Oh! The Places You’ll Go!
Dr. Seuss

Smoking

Research published this month in the British Journal of Psychiatry found that there is a cause and effect relationship between smoking and depression.

Cigarette smoking, like depression, is not readily explicable. It is not straight forward. When the police came to tell me that Mottsu’s body was found I asked a friend to buy me cigarettes. There’s not research on cigarettes and consolation – not that I was consoled. Smoking then was almost in defiance. I have smoked a lot of cigarettes since then and then stopped as readily as I started.

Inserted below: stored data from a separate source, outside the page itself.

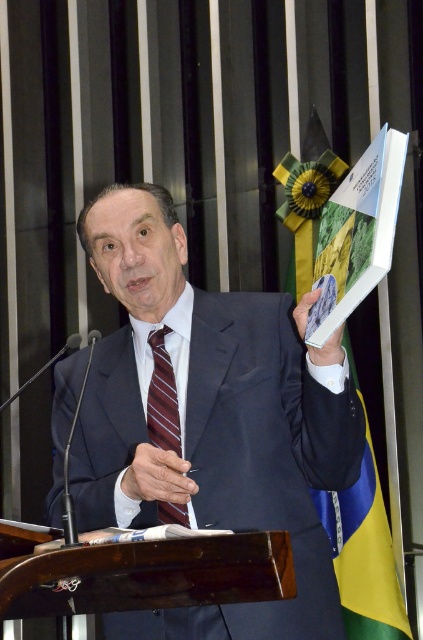 Question: Does yellow-green fabric flag at upper right lie behind maroon striped tie at center?

Choices:
 (A) yes
 (B) no

Answer: (A)

Question: Which object appears closest to the camera in this image?

Choices:
 (A) yellow-green fabric flag at upper right
 (B) gray suit at center

Answer: (B)

Question: Does gray suit at center come behind maroon striped tie at center?

Choices:
 (A) no
 (B) yes

Answer: (A)

Question: Which object is farther from the camera taking this photo?

Choices:
 (A) gray suit at center
 (B) maroon striped tie at center

Answer: (B)

Question: Which of the following is the farthest from the observer?

Choices:
 (A) gray suit at center
 (B) yellow-green fabric flag at upper right
 (C) maroon striped tie at center

Answer: (B)

Question: Is yellow-green fabric flag at upper right below maroon striped tie at center?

I enjoy cigarettes, and I don’t smoke, that is I don’t identify as a smoker. I remember enjoying being a smoker way back a long time ago. I breathe deeply as I run the gauntlet of people who stand on the city streets smoking. I can’t watch an episode of Mad Men without longing for a cigarette. It’s deplorable and delicious.

Breathing, consciously inhaling and subsequently expelling air is one secret to surviving emotional distress. I remember waking and reminding myself to breathe. To thoughtfully produce each breath, a sign of living even when almost asphyxiated by grief.

Smoking didn’t foster depression, I enjoyed it too much for that.